FBI Saipan Casino Raid Tied to Construction Worker Death, Visa Violations
Posted on: April 3, 2017, 02:07h.
Last updated on: April 3, 2017, 02:13h.
An FBI raid late last week on the Saipan offices of casino developer Imperial Pacific was related to the death of a construction worker and the federal violation of the workplace visa system, a Bureau spokeswoman said over the weekend.
Last March, it was reported by local press that a 43-year-old Chinese national died after falling 24 feet from a scaffold on the construction site.
Located around 1,600 miles east of the Philippines, Saipan is one of the United States’ remotest territories, and the Imperial Pacific announced on Sunday that the construction of its $550 million Grand Mariana Hotel and Casino has been completed, and is ready for its grand opening, pending the issuance of local clearances and permits.
“The FBI conducted a search and made an arrest in response to the recent death of an individual working at the construction site of the Imperial Pacific Resort,” Michele Ernst, a spokeswoman in the FBI’s Honolulu field office, said in an email Friday.
Of the visa violations, she said that the FBI “routinely partners with federal agencies when there are reports of widespread and systematic human trafficking within the labor sector.”
Meanwhile, a complaint filed in the island’s federal court indicated law enforcement had made another arrest on Saturday. The filing names two people: a project manager, Yuqing Zhao, 42, and an electrician. Pei Ruan, 28, both working for MCC International, the Chinese contractor for the Imperial Pacific Resort project. They are charged with importing and harboring illegal aliens.
“No employee of Imperial Pacific International has been arrested,” said the casino developer in an official statement on Sunday. “Based on information available, the search and arrest was made against certain construction contractors and sub-contractors involved in the construction project.
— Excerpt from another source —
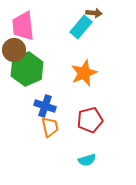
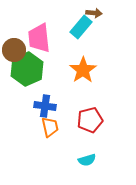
pink trapezoid: moved 16 px right, 12 px down
orange star: moved 1 px left, 3 px up; rotated 12 degrees counterclockwise
blue cross: rotated 10 degrees counterclockwise
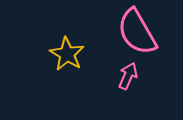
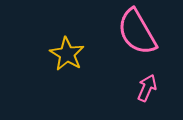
pink arrow: moved 19 px right, 12 px down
“Imperial Pacific will continue to implement measures and consider additional measures to ensure compliance of local laws and regulations and to fulfill its contractual commitment to the community.”
The new casino resort may be ready and willing to open its doors, but it’s its unassuming sister property that has been grabbing most of the attention recently.
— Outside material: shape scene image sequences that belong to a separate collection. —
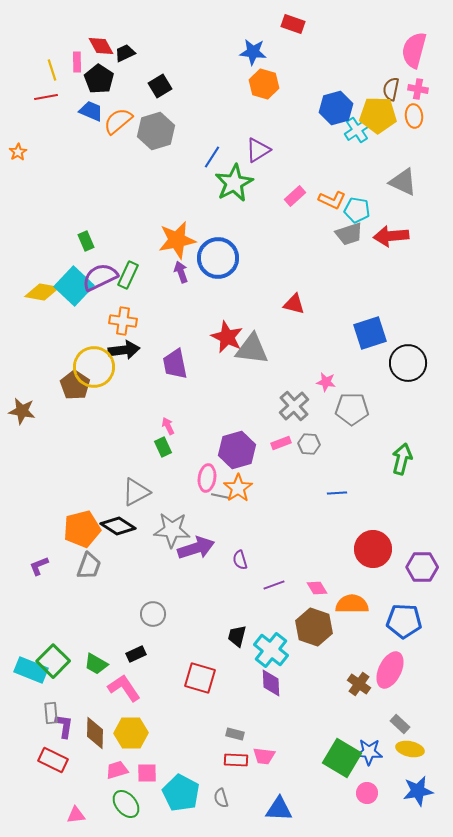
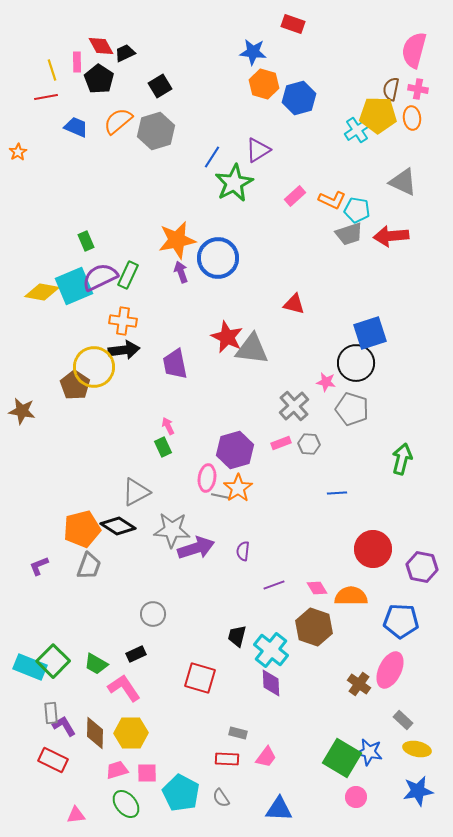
blue hexagon at (336, 108): moved 37 px left, 10 px up
blue trapezoid at (91, 111): moved 15 px left, 16 px down
orange ellipse at (414, 116): moved 2 px left, 2 px down
cyan square at (74, 286): rotated 24 degrees clockwise
black circle at (408, 363): moved 52 px left
gray pentagon at (352, 409): rotated 16 degrees clockwise
purple hexagon at (237, 450): moved 2 px left
purple semicircle at (240, 560): moved 3 px right, 9 px up; rotated 24 degrees clockwise
purple hexagon at (422, 567): rotated 12 degrees clockwise
orange semicircle at (352, 604): moved 1 px left, 8 px up
blue pentagon at (404, 621): moved 3 px left
cyan rectangle at (31, 670): moved 1 px left, 3 px up
gray rectangle at (400, 724): moved 3 px right, 4 px up
purple L-shape at (64, 726): rotated 40 degrees counterclockwise
gray rectangle at (235, 734): moved 3 px right, 1 px up
yellow ellipse at (410, 749): moved 7 px right
blue star at (369, 752): rotated 8 degrees clockwise
pink trapezoid at (264, 756): moved 2 px right, 1 px down; rotated 60 degrees counterclockwise
red rectangle at (236, 760): moved 9 px left, 1 px up
pink circle at (367, 793): moved 11 px left, 4 px down
gray semicircle at (221, 798): rotated 18 degrees counterclockwise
Imperial Pacific opened the Best Sunshine Live in a small shopping mall on Saipan in 2015, ostensibly as a means to hire and train dealers in preparation for the opening of the Grand Mariana. But its reported revenues soon started raising eyebrows, when the VIP tables were raking in almost eight times the average of Macau’s largest casinos.
Best Sunshine Live, which is run by former Donald Trump casino protegé Mark Brown, has said its startling revenue stream is provided by around 100 or so mostly Chinese high rollers, and that it complies with US Treasury anti-money laundering and transaction-reporting laws.
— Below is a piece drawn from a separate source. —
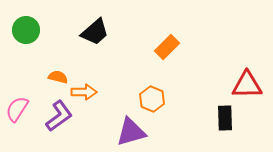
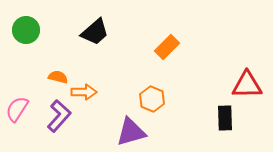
purple L-shape: rotated 12 degrees counterclockwise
But in December, the casino’s former VP of tables games, Danny Ewing, filed a wrongful termination suit against the casino, alleging just the opposite.
The Dangers of Building Casinos
The death of the Chinese construction worker in Saipan was hardly the only time that loss of life has occurred while creating a gambling structure.
Between 2006 and 2008 in Las Vegas, the time period that preceeded, and then plunged Sin City into the worst recession in 80 years, 12 workers were killed in an eighteen-month time span on various construction sites, with six of those at MGM Mirage’s CityCentre alone. Under intense pressure to complete the project quickly, the situation became so dire that workers picketed, referring to it as “CityCemetary.”
The move worked, and improved safety standards were implemented. To date, no further deaths have been reported on Las Vegas casino building projects since 2008.